The June 26 ruling maintains Ripple’s business restrictions indefinitely, despite both parties agreeing to reduce the original $125 million penalty by 60%.
The case fundamentally challenged whether XRP constitutes a security or commodity under federal law, with implications for the entire digital asset industry. Torres delivered a split decision in July 2023 that became crypto law’s most nuanced ruling.
The SEC launched its investigation into Ripple in December 2020, alleging that the company conducted a $1.3 billion unregistered securities offering through XRP sales.
Under the proposed deal, Ripple would pay $50 million in exchange for $75 million of the original penalty, with the SEC requesting the removal of the institutional sales injunction. The deal appeared to offer mutual relief, but Torres rejected the arrangement as “procedurally improper,” and criticized both sides for failing to justify vacating court-imposed restrictions.

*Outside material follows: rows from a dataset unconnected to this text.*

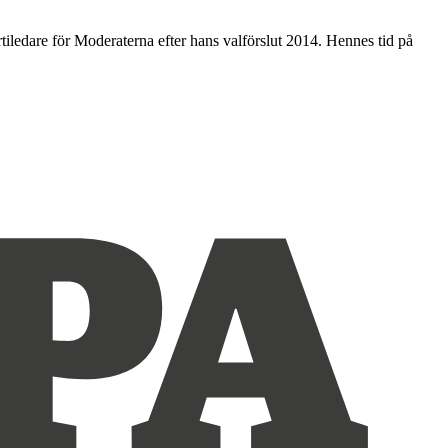
rtiledare för Moderaterna efter hans valförslut 2014. Hennes tid på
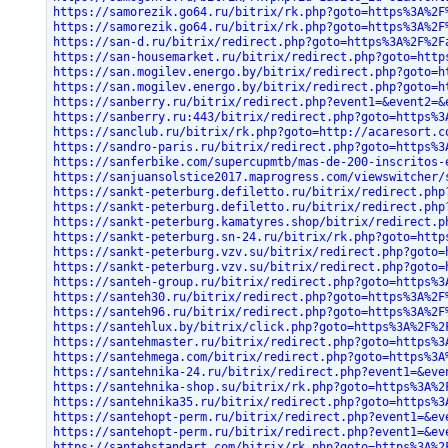
https://samorezik.go64.ru/bitrix/rk.php?goto=https%3A%2F
https://samorezik.go64.ru/bitrix/rk.php?goto=https%3A%2F
https://san-d.ru/bitrix/redirect.php?goto=https%3A%2F%2F
https://san-housemarket.ru/bitrix/redirect.php?goto=http
https://san.mogilev.energo.by/bitrix/redirect.php?goto=h
https://san.mogilev.energo.by/bitrix/redirect.php?goto=h
https://sanberry.ru/bitrix/redirect.php?event1=&event2=&
https://sanberry.ru:443/bitrix/redirect.php?goto=https%3
https://sanclub.ru/bitrix/rk.php?goto=http://acaresort.c
https://sandro-paris.ru/bitrix/redirect.php?goto=https%3
https://sanferbike.com/supercupmtb/mas-de-200-inscritos-
https://sanjuansolstice2017.maprogress.com/viewswitcher/
https://sankt-peterburg.defiletto.ru/bitrix/redirect.php
https://sankt-peterburg.defiletto.ru/bitrix/redirect.php
https://sankt-peterburg.kamatyres.shop/bitrix/redirect.p
https://sankt-peterburg.sn-24.ru/bitrix/rk.php?goto=http
https://sankt-peterburg.vzv.su/bitrix/redirect.php?goto=
https://sankt-peterburg.vzv.su/bitrix/redirect.php?goto=
https://santeh-group.ru/bitrix/redirect.php?goto=https%3
https://santeh30.ru/bitrix/redirect.php?goto=https%3A%2F
https://santeh96.ru/bitrix/redirect.php?goto=https%3A%2F
https://santehlux.by/bitrix/click.php?goto=https%3A%2F%2
https://santehmaster.ru/bitrix/redirect.php?goto=https%3
https://santehmega.com/bitrix/redirect.php?goto=https%3A
https://santehnika-24.ru/bitrix/redirect.php?event1=&eve
https://santehnika-shop.su/bitrix/rk.php?goto=https%3A%2
https://santehnika35.ru/bitrix/redirect.php?goto=https%3
https://santehopt-perm.ru/bitrix/redirect.php?event1=&ev
https://santehopt-perm.ru/bitrix/redirect.php?event1=&ev
https://santehstandart.com/bitrix/rk.php?goto=https%3A%2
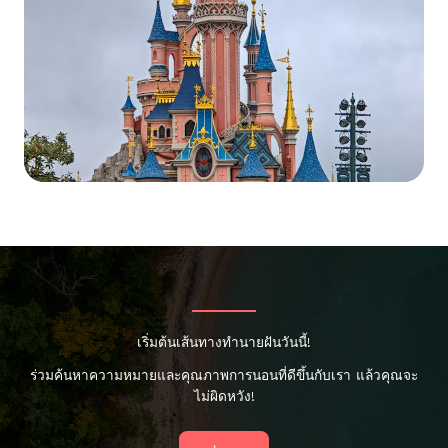
เริ่มต้นเส้นทางทำนายฝันวันนี้!
ร่วมค้นหาความหมายและคุณภาพการนอนที่ดีขึ้นกับเรา แล้วคุณจะ
ไม่ผิดหวัง!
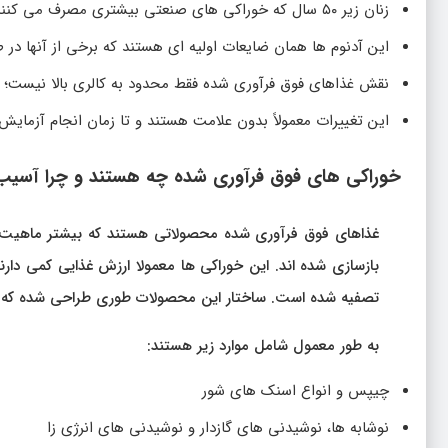
زنان زیر ۵۰ سال که خوراکی های صنعتی بیشتری مصرف می کنند، احتمال بیشتری برای تشکیل آدنوم های روده دارند.
این آدنوم ها همان ضایعات اولیه ای هستند که برخی از آنها در
نقش غذاهای فوق فرآوری شده فقط محدود به کالری بالا نیست؛ بل
این تغییرات معمولاً بدون علامت هستند و تا زمان انجام آزما
خوراکی های فوق فرآوری شده چه هستند و چرا آسی
غذاهای فوق فرآوری شده محصولاتی هستند که بیشتر ماهیت طبی
بازسازی شده اند. این خوراکی ها معمولا ارزش غذایی کمی دارن
تصفیه شده است. ساختار این محصولات طوری طراحی شده که ماند
به طور معمول شامل موارد زیر هستند:
چیپس و انواع اسنک های شور
نوشابه ها، نوشیدنی های گازدار و نوشیدنی های انرژی زا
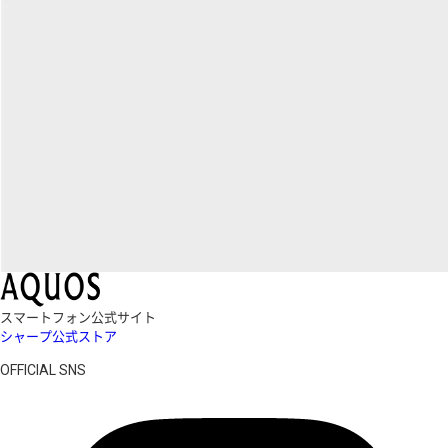
スマートフォン公式サイト
シャープ公式ストア
OFFICIAL SNS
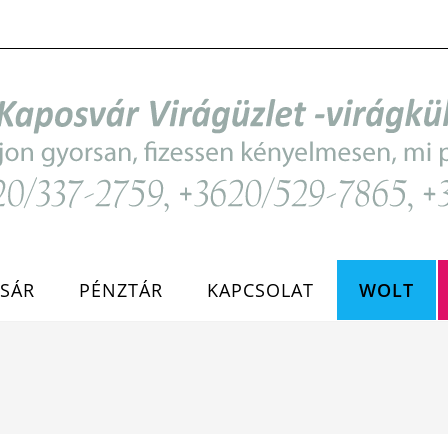
SÁR
PÉNZTÁR
KAPCSOLAT
WOLT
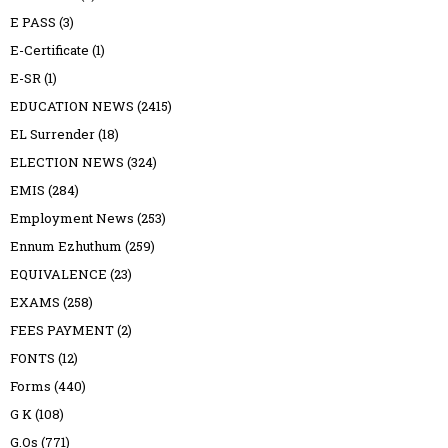
E PASS
(3)
E-Certificate
(1)
E-SR
(1)
EDUCATION NEWS
(2415)
EL Surrender
(18)
ELECTION NEWS
(324)
EMIS
(284)
Employment News
(253)
Ennum Ezhuthum
(259)
EQUIVALENCE
(23)
EXAMS
(258)
FEES PAYMENT
(2)
FONTS
(12)
Forms
(440)
G K
(108)
G.Os
(771)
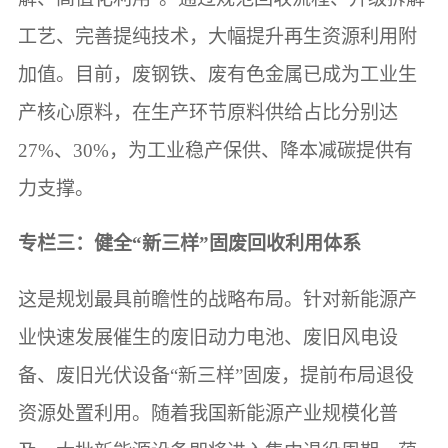
工艺、完善提纯技术，大幅提升再生资源利用附
加值。目前，废钢铁、废有色金属已成为工业生
产核心原料，在生产环节原料供给占比分别达
27%、30%，为工业稳产保供、降本减碳提供有
力支撑。
专栏三：健全“新三样”固废回收利用体系
这是规划最具前瞻性的战略布局。针对新能源产
业快速发展催生的废旧动力电池、废旧风电设
备、废旧光伏设备“新三样”固废，提前布局退役
资源处置利用。随着我国新能源产业规模化普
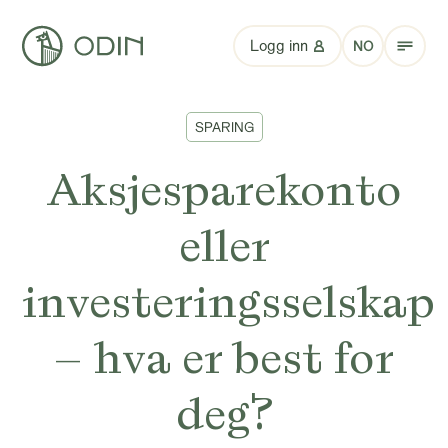
Logg inn
NO
SPARING
Aksjesparekonto
eller
investeringsselskap
– hva er best for
deg?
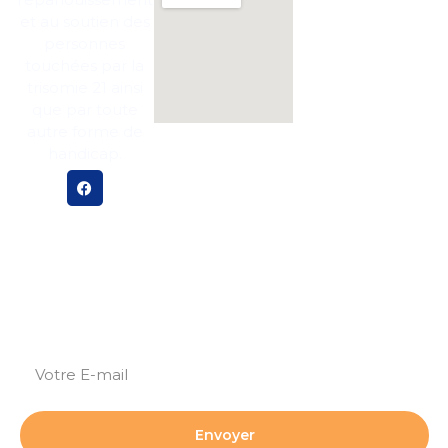
27
Mentions légales
et au soutien des
personnes
MDP
Politique des
76
cookies
touchées par la
trisomie 21 ainsi
que par toute
autre forme de
handicap.
Abonnez-vous pour plus de mises à jour et de
nouvelles !
Envoyer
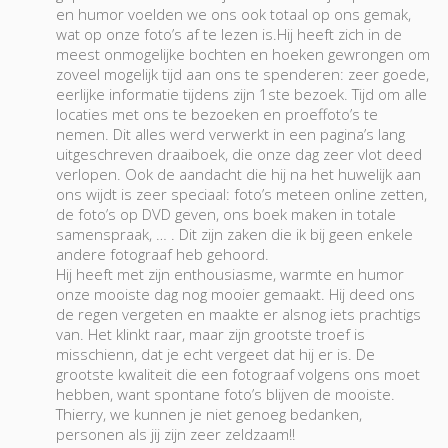
en humor voelden we ons ook totaal op ons gemak,
wat op onze foto’s af te lezen is.Hij heeft zich in de
meest onmogelijke bochten en hoeken gewrongen om
zoveel mogelijk tijd aan ons te spenderen: zeer goede,
eerlijke informatie tijdens zijn 1ste bezoek. Tijd om alle
locaties met ons te bezoeken en proeffoto’s te
nemen. Dit alles werd verwerkt in een pagina’s lang
uitgeschreven draaiboek, die onze dag zeer vlot deed
verlopen. Ook de aandacht die hij na het huwelijk aan
ons wijdt is zeer speciaal: foto’s meteen online zetten,
de foto’s op DVD geven, ons boek maken in totale
samenspraak, … . Dit zijn zaken die ik bij geen enkele
andere fotograaf heb gehoord.
Hij heeft met zijn enthousiasme, warmte en humor
onze mooiste dag nog mooier gemaakt. Hij deed ons
de regen vergeten en maakte er alsnog iets prachtigs
van. Het klinkt raar, maar zijn grootste troef is
misschienn, dat je echt vergeet dat hij er is. De
grootste kwaliteit die een fotograaf volgens ons moet
hebben, want spontane foto’s blijven de mooiste.
Thierry, we kunnen je niet genoeg bedanken,
personen als jij zijn zeer zeldzaam!!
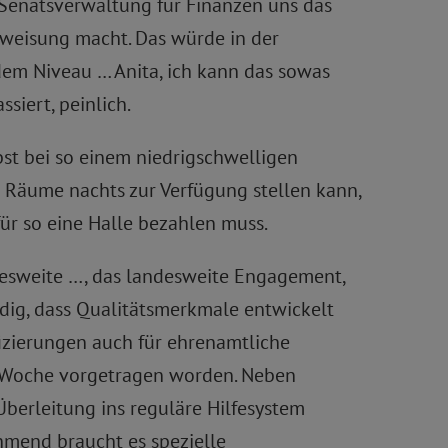
ie Senatsverwaltung für Finanzen uns das
uweisung macht. Das würde in der
dem Niveau … Anita, ich kann das sowas
siert, peinlich.
bst bei so einem niedrigschwelligen
 Räume nachts zur Verfügung stellen kann,
r so eine Halle bezahlen muss.
ndesweite …, das landesweite Engagement,
dig, dass Qualitätsmerkmale entwickelt
izierungen auch für ehrenamtliche
te Woche vorgetragen worden. Neben
Überleitung ins reguläre Hilfesystem
hmend braucht es spezielle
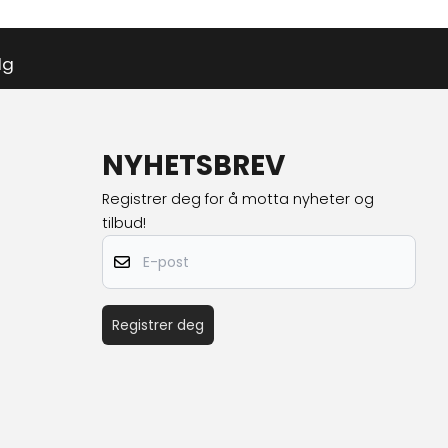
lg
NYHETSBREV
Registrer deg for å motta nyheter og
tilbud!
E-post
Registrer deg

However, the May 2025 settlement agreement offered a path forward for both parties. However, the May 2025 settlement agreement offered a path forward for both parties.
The regulator has dropped enforcement actions against Coinbase, Cumberland DRW, and Gemini, while closing investigations into Uniswap, OpenSea, and Robinhood Crypto without pursuing charges. These dismissals are part of a broader shift in SEC policy under acting Chair Mark Uyeda and incoming Chair Paul Atkins, who favor regulatory clarity over enforcement-heavy approaches.
Ripple’s prolonged legal struggle stands in stark contrast to the swift resolution of other high-profile SEC cases in 2025.